A study in China tracked the Mg intake of a sample of 1487 men and women over five years. A higher intake of dietary Mg was found to associate with a lower risk of daytime falling asleep, an indication of disordered sleep, in women but not men [9]. The results demonstrate the importance of high intake of dietary Mg, especially for women, who are 1.3 to 1.8 times more prone to develop insomnia than men [10].  Such gender difference can be due to the underlying hormonal differences as well as the way women and men report symptoms [11].

More women suffer from insomnia than men – take more magnesium-rich foods!

Taking Mg supplement can be an option for those who find it hard to maintain high Mg intake from diet.  Mg supplementation has been shown to improve sleep among elderly people with insomnia in a clinical trial [12]. Forty-six volunteers older than 60 years old participated in this study. They were randomly assigned to take either 500mg/day of Mg supplement or placebo for eight weeks.
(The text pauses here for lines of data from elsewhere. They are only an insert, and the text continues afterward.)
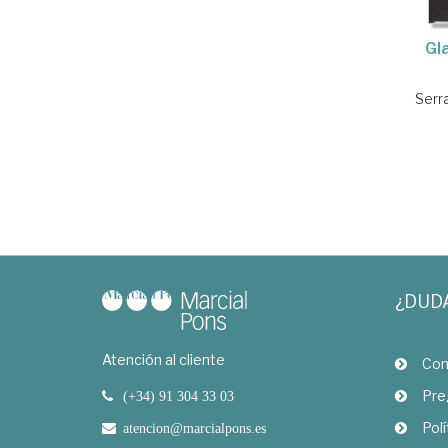
Gla
Serr
¿DUD
Atención al cliente
Com
Pre
(+34) 91 304 33 03
Polí
atencion@marcialpons.es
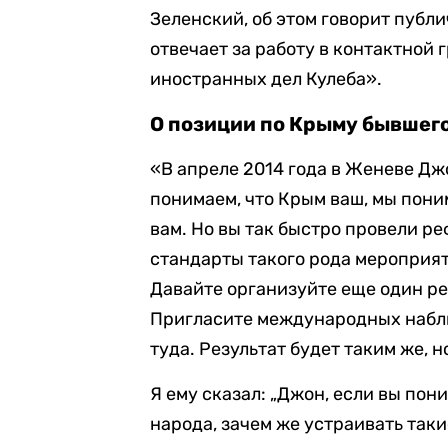
Зеленский, об этом говорит публ
отвечает за работу в контактной 
иностранных дел Кулеба».
О позиции по Крыму бывшег
«В апреле 2014 года в Женеве Джо
понимаем, что Крым ваш, мы пони
вам. Но вы так быстро провели ре
стандарты такого рода мероприят
Давайте организуйте еще один ре
Пригласите международных набл
туда. Результат будет таким же, 
Я ему сказал: „Джон, если вы пон
народа, зачем же устраивать так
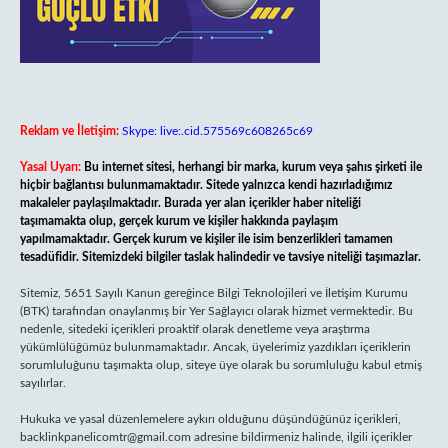
Reklam ve İletişim:
Skype: live:.cid.575569c608265c69
Yasal Uyarı:
Bu internet sitesi, herhangi bir marka, kurum veya şahıs şirketi ile
hiçbir bağlantısı bulunmamaktadır. Sitede yalnızca kendi hazırladığımız
makaleler paylaşılmaktadır. Burada yer alan içerikler haber niteliği
taşımamakta olup, gerçek kurum ve kişiler hakkında paylaşım
yapılmamaktadır. Gerçek kurum ve kişiler ile isim benzerlikleri tamamen
tesadüfidir. Sitemizdeki bilgiler taslak halindedir ve tavsiye niteliği taşımazlar.
Sitemiz, 5651 Sayılı Kanun gereğince Bilgi Teknolojileri ve İletişim Kurumu
(BTK) tarafından onaylanmış bir Yer Sağlayıcı olarak hizmet vermektedir. Bu
nedenle, sitedeki içerikleri proaktif olarak denetleme veya araştırma
yükümlülüğümüz bulunmamaktadır. Ancak, üyelerimiz yazdıkları içeriklerin
sorumluluğunu taşımakta olup, siteye üye olarak bu sorumluluğu kabul etmiş
sayılırlar.
Hukuka ve yasal düzenlemelere aykırı olduğunu düşündüğünüz içerikleri,
backlinkpanelicomtr@gmail.com
adresine bildirmeniz halinde, ilgili içerikler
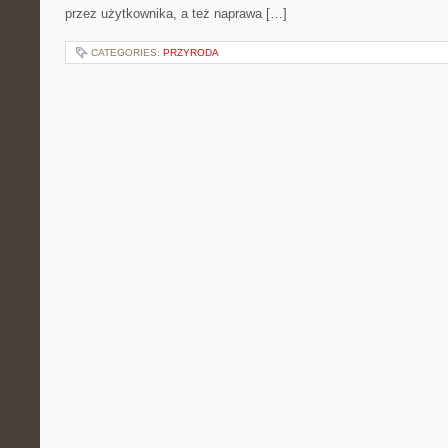
przez użytkownika, a też naprawa […]
CATEGORIES:
PRZYRODA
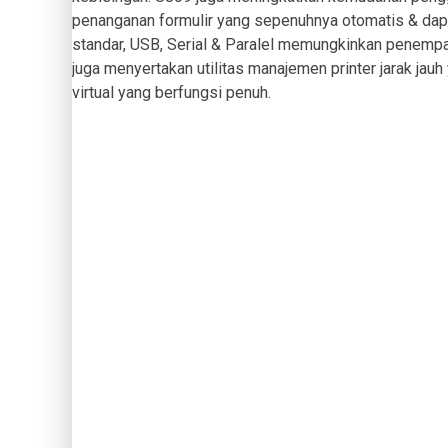
penanganan formulir yang sepenuhnya otomatis & dapat 
standar, USB, Serial & Paralel memungkinkan penempat
juga menyertakan utilitas manajemen printer jarak jauh
virtual yang berfungsi penuh.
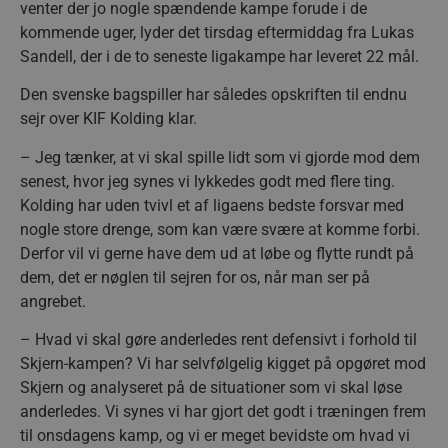
venter der jo nogle spændende kampe forude i de
kommende uger, lyder det tirsdag eftermiddag fra Lukas
Sandell, der i de to seneste ligakampe har leveret 22 mål.
Den svenske bagspiller har således opskriften til endnu
sejr over KIF Kolding klar.
– Jeg tænker, at vi skal spille lidt som vi gjorde mod dem
senest, hvor jeg synes vi lykkedes godt med flere ting.
Kolding har uden tvivl et af ligaens bedste forsvar med
nogle store drenge, som kan være svære at komme forbi.
Derfor vil vi gerne have dem ud at løbe og flytte rundt på
dem, det er nøglen til sejren for os, når man ser på
angrebet.
– Hvad vi skal gøre anderledes rent defensivt i forhold til
Skjern-kampen? Vi har selvfølgelig kigget på opgøret mod
Skjern og analyseret på de situationer som vi skal løse
anderledes. Vi synes vi har gjort det godt i træningen frem
til onsdagens kamp, og vi er meget bevidste om hvad vi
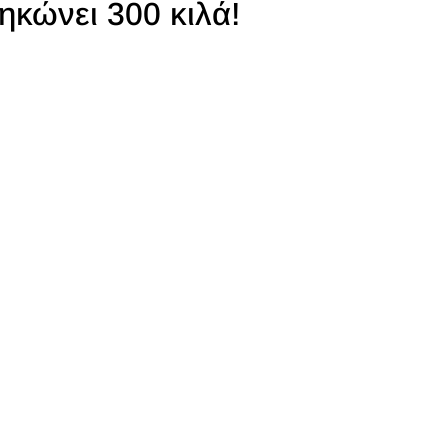
ηκώνει 300 κιλά!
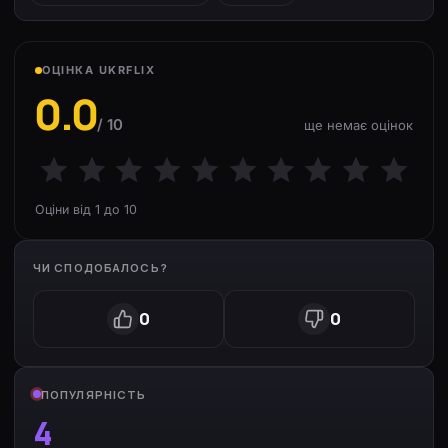
ОЦІНКА UKRFLIX
0.0
/ 10
ще немає оцінок
Оціни від 1 до 10
ЧИ СПОДОБАЛОСЬ?
0
0
ПОПУЛЯРНІСТЬ
4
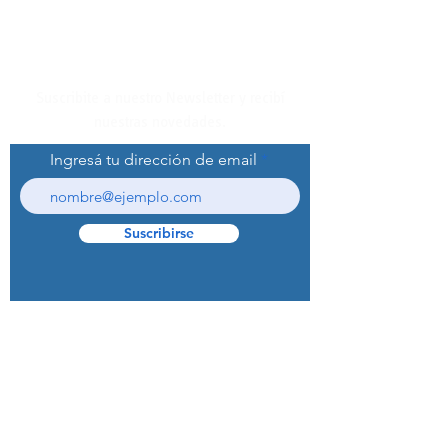
Suscribite a nuestro Newsletter y recibí
nuestras novedades.
Ingresá tu dirección de email
Suscribirse
© 2022 Curaprox Brand - Curaden AG.
Todos los derechos reservados.
Preguntas Frecuentes (F.A.Q.S)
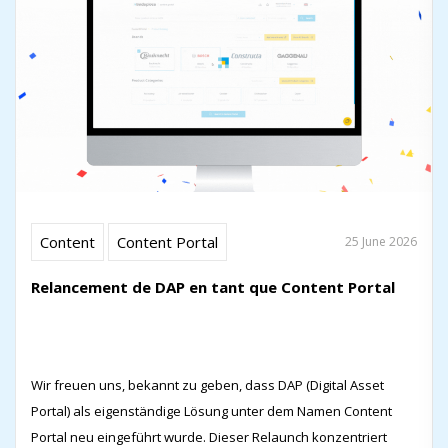
Content
Content Portal
25 June 2026
Relancement de DAP en tant que Content Portal
Wir freuen uns, bekannt zu geben, dass DAP (Digital Asset
Portal) als eigenständige Lösung unter dem Namen Content
Portal neu eingeführt wurde. Dieser Relaunch konzentriert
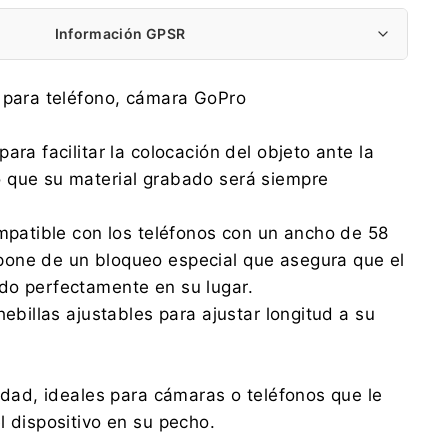
Información GPSR
Centrumelektroniki.EU Sp. z o.o.
 para teléfono, cámara GoPro
Korfantego 7, 42-600 Tarnowskie Góry
contact@centrumelektroniki.pl
ara facilitar la colocación del objeto ante la
+48 32 284 72 22
 que su material grabado será siempre
Centrumelektroniki.EU Sp. z o.o.
Korfantego 7, 42-600 Tarnowskie Góry
ompatible con los teléfonos con un ancho de 58
contact@centrumelektroniki.pl
+48 32 284 72 22
one de un bloqueo especial que asegura que el
do perfectamente en su lugar.
hebillas ajustables para ajustar longitud a su
lidad, ideales para cámaras o teléfonos que le
l dispositivo en su pecho.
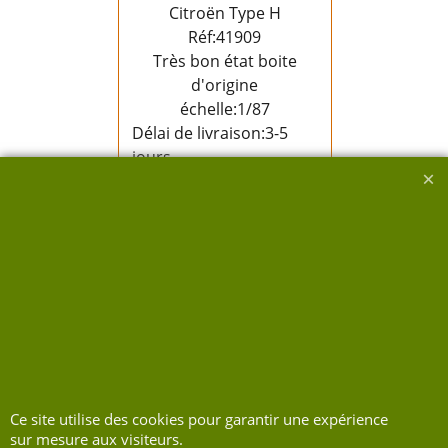
Citroën Type H
Réf:41909
Très bon état boite
d'origine
échelle:1/87
Délai de livraison:
3-5
jours
Disponibilité
: 1
Ajouter au
panier
Ce site utilise des cookies pour garantir une expérience
Boutique en ligne créés avec le logiciel eCommerce ShopFactory
sur mesure aux visiteurs.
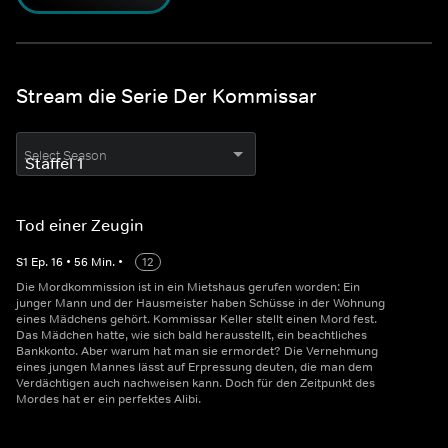
Stream die Serie Der Kommissar
Select Season
Tod einer Zeugin
S
1
Ep.
16
•
56
Min.
•
12
Die Mordkommission ist in ein Mietshaus gerufen worden: Ein
junger Mann und der Hausmeister haben Schüsse in der Wohnung
eines Mädchens gehört. Kommissar Keller stellt einen Mord fest.
Das Mädchen hatte, wie sich bald herausstellt, ein beachtliches
Bankkonto. Aber warum hat man sie ermordet? Die Vernehmung
eines jungen Mannes lässt auf Erpressung deuten, die man dem
Verdächtigen auch nachweisen kann. Doch für den Zeitpunkt des
Mordes hat er ein perfektes Alibi.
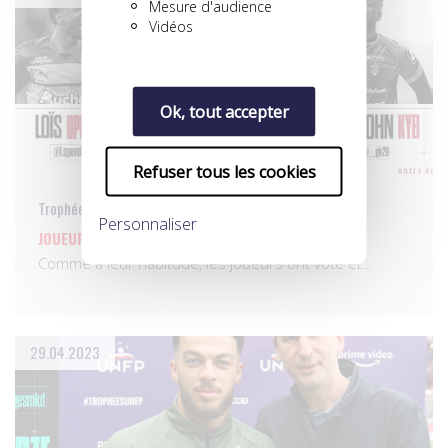
Mesure d'audience
Vidéos
Ok, tout accepter
Refuser tous les cookies
Trophées UNFP du meilleur joueur du mois
Personnaliser
JOUEUR DU MOIS D’AVRIL, LES NOMMÉS…
Comme à leur habitude, les joueurs ont voté et…
29.04.2023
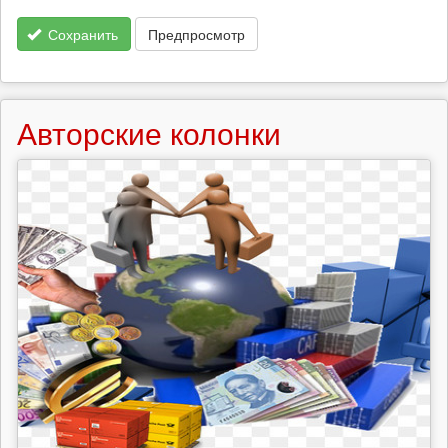
Сохранить
Предпросмотр
Авторские колонки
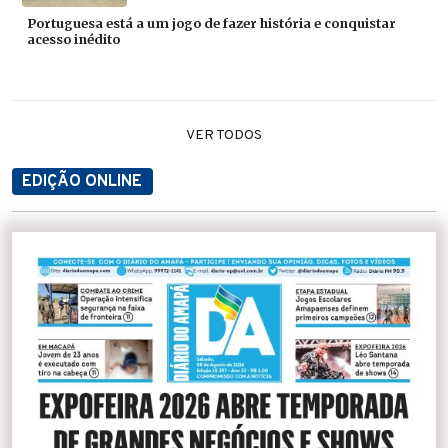
Portuguesa está a um jogo de fazer história e conquistar
acesso inédito
VER TODOS
EDIÇÃO ONLINE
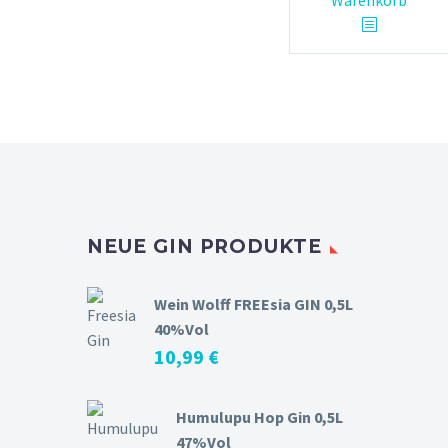
Warenkorb
NEUE GIN PRODUKTE
Wein Wolff FREEsia GIN 0,5L
40%Vol
10,99
€
Humulupu Hop Gin 0,5L
47%Vol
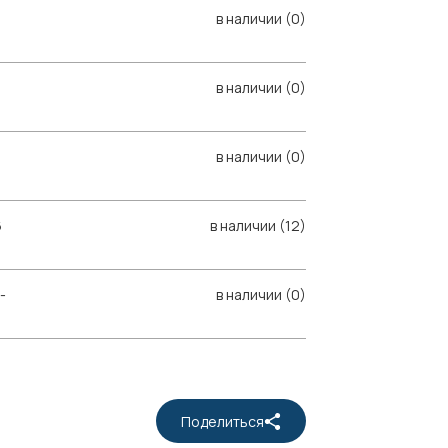
в наличии (0)
в наличии (0)
в наличии (0)
6
в наличии (12)
-
в наличии (0)
Поделиться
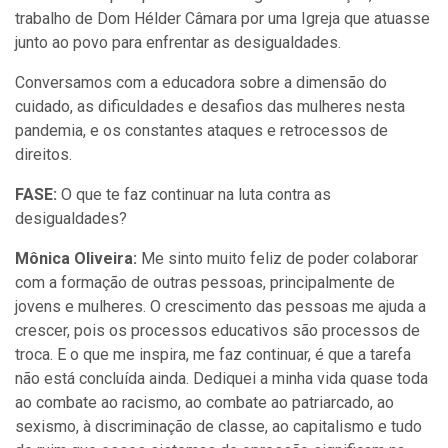
trabalho de Dom Hélder Câmara por uma Igreja que atuasse
junto ao povo para enfrentar as desigualdades.
Conversamos com a educadora sobre a dimensão do
cuidado, as dificuldades e desafios das mulheres nesta
pandemia, e os constantes ataques e retrocessos de
direitos.
FASE:
O que te faz continuar na luta contra as
desigualdades?
Mônica Oliveira:
Me sinto muito feliz de poder colaborar
com a formação de outras pessoas, principalmente de
jovens e mulheres. O crescimento das pessoas me ajuda a
crescer, pois os processos educativos são processos de
troca. E o que me inspira, me faz continuar, é que a tarefa
não está concluída ainda. Dediquei a minha vida quase toda
ao combate ao racismo, ao combate ao patriarcado, ao
sexismo, à discriminação de classe, ao capitalismo e tudo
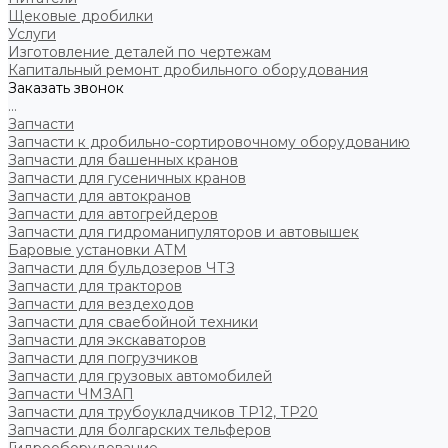
Щековые дробилки
Услуги
Изготовление деталей по чертежам
Капитальный ремонт дробильного оборудования
Заказать звонок
...
Запчасти
Запчасти к дробильно-сортировочному оборудованию
Запчасти для башенных кранов
Запчасти для гусеничных кранов
Запчасти для автокранов
Запчасти для автогрейдеров
Запчасти для гидроманипуляторов и автовышек
Баровые установки АТМ
Запчасти для бульдозеров ЧТЗ
Запчасти для тракторов
Запчасти для вездеходов
Запчасти для сваебойной техники
Запчасти для экскаваторов
Запчасти для погрузчиков
Запчасти для грузовых автомобилей
Запчасти ЧМЗАП
Запчасти для трубоукладчиков ТР12, ТР20
Запчасти для болгарских тельферов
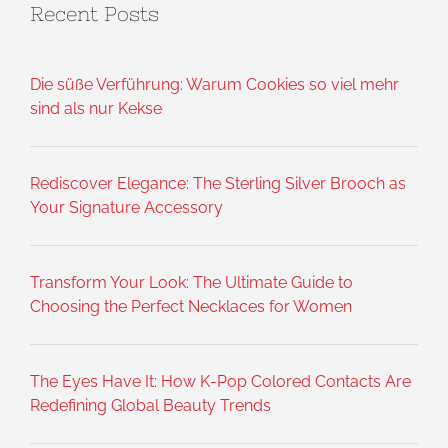
Recent Posts
Die süße Verführung: Warum Cookies so viel mehr
sind als nur Kekse
Rediscover Elegance: The Sterling Silver Brooch as
Your Signature Accessory
Transform Your Look: The Ultimate Guide to
Choosing the Perfect Necklaces for Women
The Eyes Have It: How K-Pop Colored Contacts Are
Redefining Global Beauty Trends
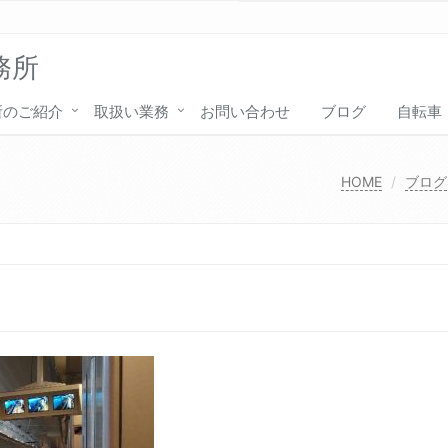
務所
所のご紹介
取扱い業務
お問い合わせ
ブログ
自転車
HOME
ブログ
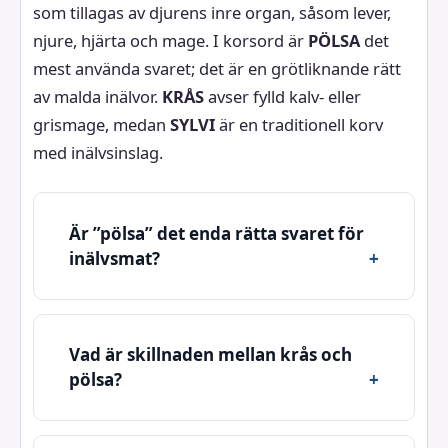
som tillagas av djurens inre organ, såsom lever,
njure, hjärta och mage. I korsord är
PÖLSA
det
mest använda svaret; det är en grötliknande rätt
av malda inälvor.
KRÅS
avser fylld kalv- eller
grismage, medan
SYLVI
är en traditionell korv
med inälvsinslag.
Är ”pölsa” det enda rätta svaret för
inälvsmat?
Vad är skillnaden mellan krås och
pölsa?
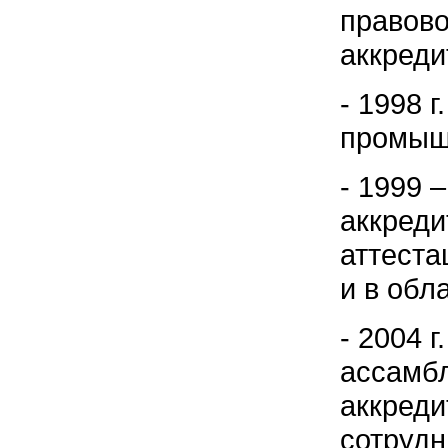
правово
аккреди
- 1998 
промыш
- 1999 
аккреди
аттеста
и в обл
- 2004 
ассамбл
аккреди
сотрудн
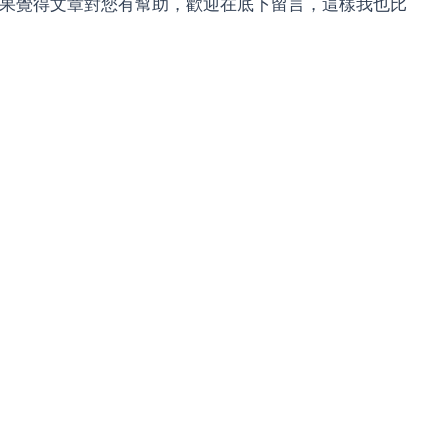
，如果覺得文章對您有幫助，歡迎在底下留言，這樣我也比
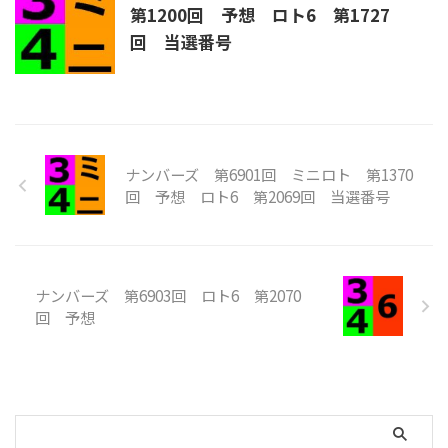
第1200回 予想 ロト6 第1727
回 当選番号
ナンバーズ 第6901回 ミニロト 第1370
回 予想 ロト6 第2069回 当選番号
ナンバーズ 第6903回 ロト6 第2070
回 予想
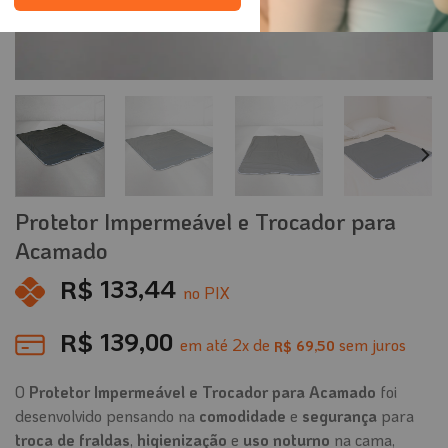
Protetor Impermeável e Trocador para
Acamado
R$
133,44
no PIX
R$
139,00
em até
2
x de
sem juros
69,50
R$
O
Protetor Impermeável e Trocador para Acamado
foi
desenvolvido pensando na
comodidade
e
segurança
para
troca de fraldas
,
higienização
e
uso noturno
na cama,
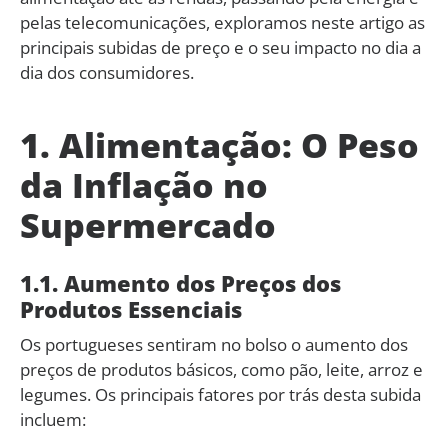
pelas telecomunicações, exploramos neste artigo as
principais subidas de preço e o seu impacto no dia a
dia dos consumidores.
1. Alimentação: O Peso
da Inflação no
Supermercado
1.1. Aumento dos Preços dos
Produtos Essenciais
Os portugueses sentiram no bolso o aumento dos
preços de produtos básicos, como pão, leite, arroz e
legumes. Os principais fatores por trás desta subida
incluem:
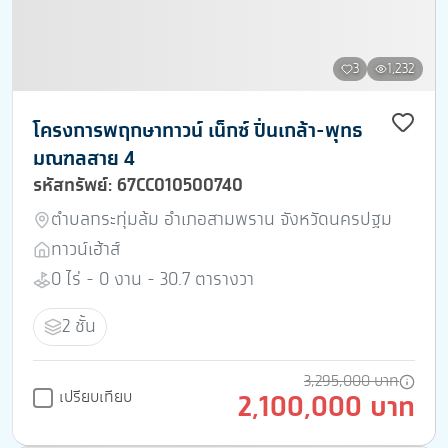
3
1,232
โครงการพฤกษาทาวน์ เน็กซ์ ปิ่นเกล้า-พุทธ
มณฑลสาย 4
รหัสทรัพย์: 67CC010500740
ตำบลกระทุ่มล้ม อำเภอสามพราน จังหวัดนครปฐม
ทาวน์เฮ้าส์
0 ไร่ - 0 งาน - 30.7 ตารางวา
2 ชั้น
3,295,000 บาท
เปรียบเทียบ
2,100,000 บาท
The researchers found evidence of better improvement in insomnia in the Mg group, compared to the placebo group, with longer sleep time, better sleep quality, lower stress, and easier to get into sleep [12]. Therefore, taking Mg supplement can be helpful for insomnia.

In summary, if you can’t sleep well, make sure to check your Mg intake. Increase Mg intake through diet or supplementation may help to resolve your sleep problems.        


[1]        G. Medic, M. Wille, M.E. Hemels, Short- and long-term health consequences of sleep disruption, Nat. Sci. Sleep. 9 (2017) 151–161. doi:10.2147/NSS.S134864.

[2]        W. Jahnen-Dechent, M. Ketteler, Magnesium basics, Clin. Kidney J. 5 (2012) i3–i14. doi:10.1093/ndtplus/sfr163.

[3]        B. Takase, T. Akima, A. Uehata, F. Ohsuzu, A. Kurita, Effect of chronic stress and sleep deprivation on both flow-mediated dilation in the brachial artery and the intracellular magnesium level in humans, Clin. Cardiol. 27 (2004) 223–227. doi:10.1002/clc.4960270411.

[4]        J.C. Levenson, D.B. Kay, D.J. Buysse, The pathophysiology of insomnia, Chest. 147 (2015) 1179–1192. doi:10.1378/chest.14-1617.

[5]        L. Galland, Magnesium, stress and neuropsychiatric disorders., Magnes. Trace Elem. 10 (n.d.) 287–301.

[6]        M.S. Razzaque, Magnesium: Are We Consuming Enough?, Nutrients. 10 (2018) 1863. doi:10.3390/nu10121863.

[7]        J.J. DiNicolantonio, J.H. O’Keefe, W. Wilson, Subclinical magnesium deficiency: a principal driver of cardiovascular disease and a public health crisis, Open Hear. 5 (2018) e000668–e000668. doi:10.1136/openhrt-2017-000668.

[8]        Office of Dietary Supplements – National Institutes of Health, Magnesium – Health Professional Fact Sheet, (n.d.). (accessed June 28, 2020).

[9]        Y. Cao, S. Zhen, A.W. Taylor, S. Appleton, E. Atlantis, Z. Shi, Magnesium Intake and Sleep Disorder Symptoms: Findings from the Jiangsu Nutrition Study of Chinese Adults at Five-Year Follow-Up, Nutrients. 10 (2018) 1354. doi:10.3390/nu10101354.

[10]      C. Frange, C.V. Banzoli, A.E. Colombo, M. Siegler, G. Coelho, A.G. Bezerra, M. Csermak, M.F. Naufel, C. Cesar-Netto, M.L. Andersen, M.J.B.C. Girão, S. Tufik, H. Hachul, Women’s Sleep Disorders: Integrative Care, Sleep Sci. (Sao Paulo, Brazil). 10 (2017) 174–180. doi:10.5935/1984-0063.20170030.

[11]      M.P. Mallampalli, C.L. Carter, Exploring sex and gender differences in sleep health: a Society for Women’s Health  Research Report., J. Womens. Health (Larchmt). 23 (2014) 553–562. doi:10.1089/jwh.2014.4816.

[12]      B. Abbasi, M. Kimiagar, K. Sadeghniiat, M.M. Shirazi, M. Hedayati, B. Rashidkhani, The effect of magnesium supplementation on primary insomnia in elderly: A  double-blind placebo-controlled clinical trial., J. Res. Med. Sci.  Off. J. Isfahan Univ.  Med. Sci. 17 (2012) 1161–1169.